İçinde bulunduğumuz pandemi süreci, sürdürülebilir bir ekonomik kalkınma ve gelişme vizyonunun ne kadar önemli olduğunu açıkça ortaya koymuştur. Nitekim Ekonomi Reform Paketi’nin üzerinde önemle durduğu başat konu istikrardır. Makroekonomik ve finansal istikrarı temel alan bu reform paketinin ardındaki ana düstur, sürdürülebilir ve dengeli bir büyüme modeliyle ülkemizi yakın gelecekte küresel ölçekte en güçlü ekonomilerinden biri haline getirmektir. Yüksek katma değerli ürünler üretebilen, dijital dönüşüme eklemlenmiş etkili bir sanayi ve girişimcilik ekosistemini destekleyen bir ekonomik yapıyı tesis etmek en önemli önceliğimizdir. Bunun sonucu olarak sanayi ve hizmet sektörlerinin rekabet gücü artacak, insan ve doğa kaynakları teknolojik ve dijital yeniliklerle tahkim edilerek üretim sistemimizin etkinliği ve verimliliği artırılacaktır.
Aslında bu bakımdan Afyonkarahisar’ın ekonomik potansiyeli, ülkemizin haiz olduğu ekonomik gücün seçkin bir örneğini teşkil etmektedir.
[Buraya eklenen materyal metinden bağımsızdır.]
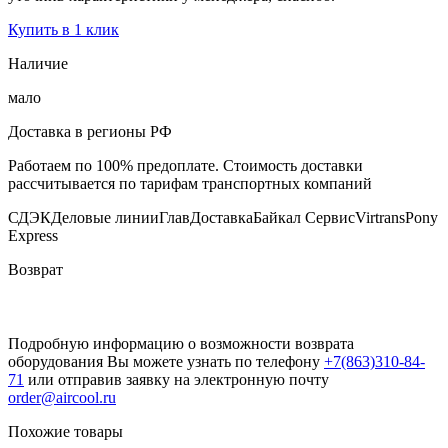
Купить в 1 клик
Наличие
мало
Доставка в регионы РФ
Работаем по 100% предоплате. Стоимость доставки
рассчитывается по тарифам транспортных компаний
СДЭК
Деловые линии
ГлавДоставка
Байкал Сервис
Virtrans
Pony
Express
Возврат
Подробную информацию о возможности возврата
оборудования Вы можете узнать по телефону
+7(863)310-84-
71
или отправив заявку на электронную почту
order@aircool.ru
Похожие товары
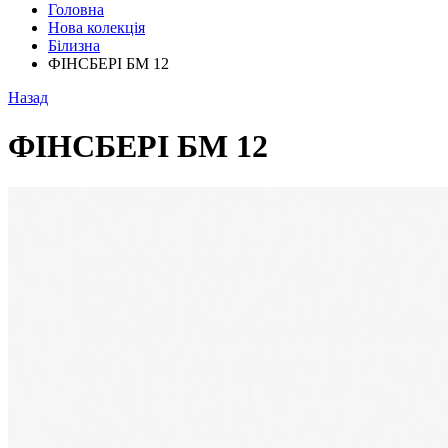
Головна
Нова колекція
Білизна
ФІНСБЕРІ БМ 12
Назад
ФІНСБЕРІ БМ 12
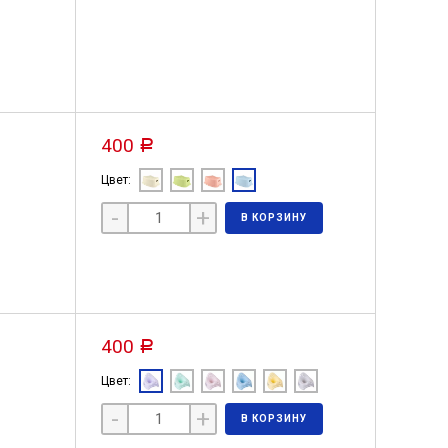
400
Р
Цвет:
-
+
В КОРЗИНУ
400
Р
Цвет:
-
+
В КОРЗИНУ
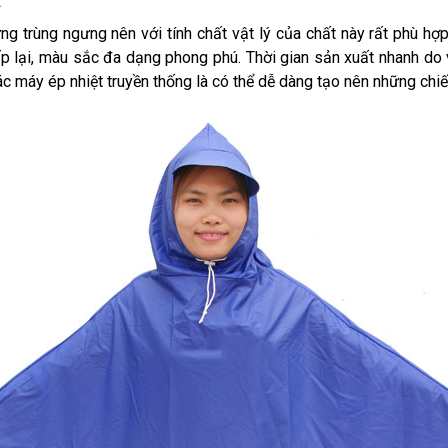
A
ng trùng ngưng nên với tính chất vật lý của chất này rất phù h
ấp lại, màu sắc đa dạng phong phú. Thời gian sản xuất nhanh do 
c máy ép nhiệt truyền thống là có thể dễ dàng tạo nên những chi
Afyonkarahisar kültürel süreklilik ile ekonomik vizyonun bir araya gelip büyük bir potansiyelin ortaya çıktığı, gelişme ve kalkınma konusunda müstesna bir ilimizdir. Nitekim tarım-hayvancılık, gıda imalatı, madencilik ve termal turizm sektörleri itibarıyla halihazırda büyük bir güç taşımaktadır ve bunun daha da ileri götürülmesi elzemdir. Özellikle katma değeri artırmayı hedefleyen bir anlayışla daha da ilerilere taşınacak bir ekonomik atılım hem Afyonkarahisar’ın hem de ülke ekonomisinin geleceği için son derece önemlidir. Bu konuya bir örnek babında, pandemi sürecinde gıda sektöründe yaşanan sıkıntılar fevkalade önemlidir. Gıda tedarikinde küresel ölçekte yaşanan sorunlar bu meselenin bir ülke ekonomisi için ne kadar öncelikli olduğunu ortaya koymuştur. Afyonkarahisar’ın gıda üretimi ve tarım-hayvancılıkta Türkiye içindeki öncü konumu, aslında Türkiye’nin bu alanlarda ne kadar üstün bir kapasiteye sahip olduğunun nişanesidir. Bu noktada önemli olan, kalite ve verimlilik bilincini daha da geliştirerek katma değeri yüksek bir üretim anlayışıyla büyük bir sektörel atılım gerçekleştirmektir. Bu itibarla da Afyonkarahisar içinde yer aldığı bölgede öncü olacak bir kapasiteye haizdir. Köklü gıda üretimi geleneği, termal turizmi gibi müstesna alternatif turizm kapasitesi, namı dünyaya yayılmış mermercilik ürünleriyle Afyonkarahisar, Türkiye’yi geleceğe taşıyacak ekonomik vizyonun timsalidir.
Bizlere düşen en büyük görev, ahlakî ve manevi değerlerimizi asla elden bırakmadan, dünyadaki gelişmelere ve değişimlere adapte olarak, yüksek bir kalite ve verimlilik bilinciyle iş dünyamızı ve ekonomik sistemimizi daha da üstün bir yere taşımaktır. Ancak böyle bir misyon sayesindedir ki kadim geçmişimizin ulvi mirasını gelecek kuşaklara taşıyabiliriz.